Dans l’arrêt commenté, la Cour rappelle que « l’avocat général à la Cour de cassation n’a pas, en droit belge, la qualité́ de partie au procès » mais « fait partie du parquet de la Cour de cassation qui, à la différence du parquet des juridictions du fond, n’exerce pas – sauf cas exceptionnels étrangers à la présente affaire – l’action publique, et il n’a pas non plus la qualité́ de défendeur » (§ 40). Puis la Cour précise le rôle de l’avocat général comme elle avait pu le faire dans l’arrêt Vermeulen (20 févr. 1996, n° 19075/91§ 29-30) : celui-ci « a, en Belgique, pour tâche principale d’assister la Cour de cassation et de veiller au maintien de l’unité́ de la jurisprudence, et il agit en observant la plus stricte objectivité́ » (§ 40). Mais elle précise aussi, dans la lignée des arrêts Vermeulen et Borgers, que le principe du contradictoire doit être respecté car l’avocat général influence la Cour de cassation par le biais de ses conclusions (§ 42). 

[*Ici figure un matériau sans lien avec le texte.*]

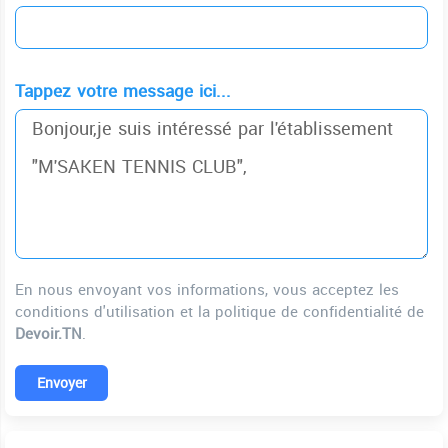
Tappez votre message ici...
En nous envoyant vos informations, vous acceptez les
conditions d'utilisation et la politique de confidentialité de
Devoir.TN
.
Envoyer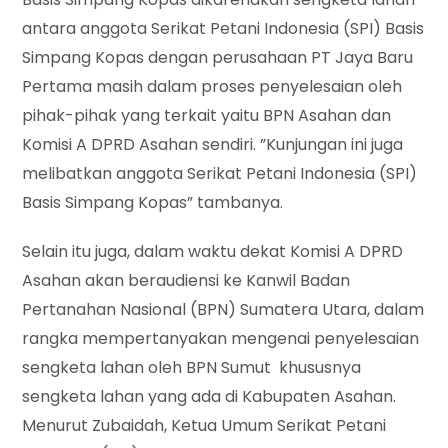
antara anggota Serikat Petani Indonesia (SPI) Basis
Simpang Kopas dengan perusahaan PT Jaya Baru
Pertama masih dalam proses penyelesaian oleh
pihak-pihak yang terkait yaitu BPN Asahan dan
Komisi A DPRD Asahan sendiri. ”Kunjungan ini juga
melibatkan anggota Serikat Petani Indonesia (SPI)
Basis Simpang Kopas” tambanya.
Selain itu juga, dalam waktu dekat Komisi A DPRD
Asahan akan beraudiensi ke Kanwil Badan
Pertanahan Nasional (BPN) Sumatera Utara, dalam
rangka mempertanyakan mengenai penyelesaian
sengketa lahan oleh BPN Sumut khususnya
sengketa lahan yang ada di Kabupaten Asahan.
Menurut Zubaidah, Ketua Umum Serikat Petani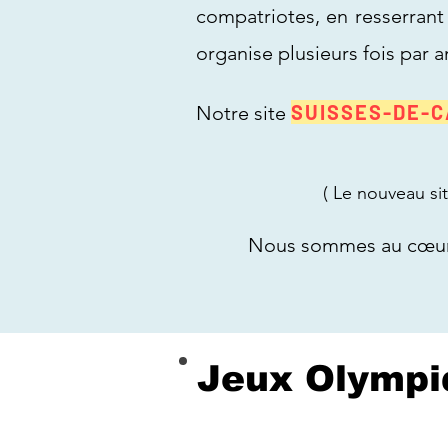
compatriotes, en resserrant 
organise plusieurs fois par a
SUISSES-DE-C
Notre site
( Le nouveau site web
Nous sommes au cœur
Bienve
Jeux Olympiq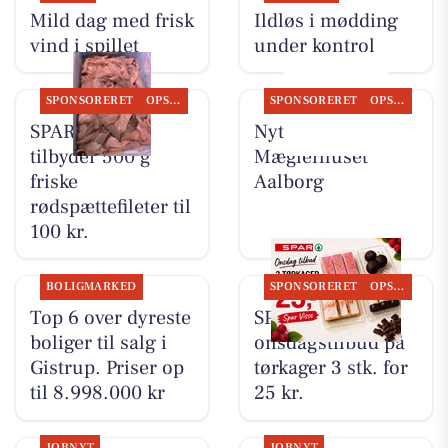
Mild dag med frisk
Ildløs i mødding
vind i spillet
under kontrol
SPONSORERET
OPSLAGSTAVLEN
SPONSORERET
OPSLAGSTAVLEN
SPAR Visse
Nyt fra
tilbyder 500 g
Mæglerhuset
friske
Aalborg
rødspættefileter til
100 kr.
BOLIGMARKED
SPONSORERET
OPSLAGSTAVLEN
Top 6 over dyreste
SPAR Visse har
boliger til salg i
onsdagstilbud på
Gistrup. Priser op
tørkager 3 stk. for
til 8.998.000 kr
25 kr.
JOBNYT
JOBNYT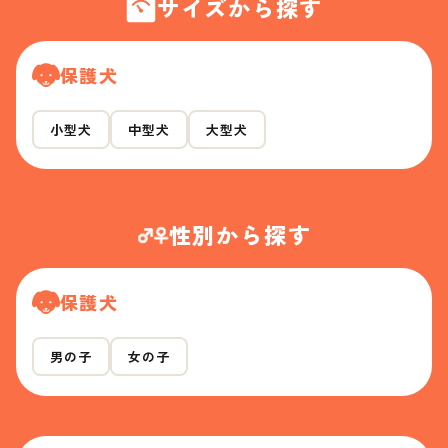
サイズから探す
保護犬
小型犬
中型犬
大型犬
性別から探す
保護犬
男の子
女の子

■ Le constat de violation de l’article 5 § 4 de la Convention européenne des droits de l’homme fondé sur le non-respect du principe du contradictoire

Dans l’arrêt commenté, la Cour européenne des droits de l’homme rappelle que devant la Cour de cassation, le défaut de comparution n’enfreint pas en soi l’article 5, §4 de la Convention. En effet, le mémoire en défense déposé par le conseil du requérant a été pris en compte par la Cour de cassation qui a répondu aux deux moyens qu’il présentait. Le requérant n’a donc pas été privé d’accès au juge de cassation, dans le sens où les arguments au soutien de son recours ont effectivement été pris en compte et examinés. Ainsi il n’y a donc pas, en principe, pas d’obligation positive pour l’État de garantir la comparution du requérant devant la Cour de cassation belge. 

Nonobstant, la Cour européenne des droits de l’homme rappelle qu’une procédure portant sur un recours formé contre une détention ou sa prolongation doit être contradictoire et garantir l’égalité des armes entre les parties (23 mai 2007, Mustafa Avci c/ Turquie, n° 39322/12). Sur ces deux griefs, la Cour conclut, au regard du rôle spécifique de l’avocat général près la Cour de cassation belge, qui n’est pas partie au procès, à l’impossibilité d’invoquer le principe d’égalité des armes, lequel implique que « toute partie à une action civile et a fortiori à une action pénale, […] a[it] une possibilité raisonnable d’exposer sa cause au tribunal dans des conditions qui ne la désavantagent pas d’une manière appréciable par rapport à la partie adverse » (Szwabowicz c/ Suède, 30 juin 1959, n° 434/58).

Si la Cour européenne des droits de l’homme conclut logiquement à l’impossibilité d’invoquer le principe d’égalité des armes, il en va autrement concernant le respect du contradictoire. En effet, ce principe, tel que garanti explicitement par l’article 6, §1 de la Convention, implique « la faculté pour les parties à un procès, pénal ou civil, de prendre connaissance de toute pièce ou observation présentée au juge, même par un magistrat indépendant, en vue d’influencer sa décision, et de la discuter » (20 févr. 1996, Vermeulen c/ Belgiquepréc., § 33). S’appuyant sur la jurisprudence Vermeulen, la Cour européenne des droits de l’homme considère que le principe du contradictoire doit être respecté dans la mesure où l’avis de l’avocat général conseille et influence la Cour de cassation dans sa décision (§ 42). Le requérant doit pouvoir avoir connaissance des conclusions de l’avocat général près la Cour de cassation et y répondre. Dans le cas contraire, cela constitue une méconnaissance du principe du contradictoire au sens de l’article 6, § 1 de la Convention. 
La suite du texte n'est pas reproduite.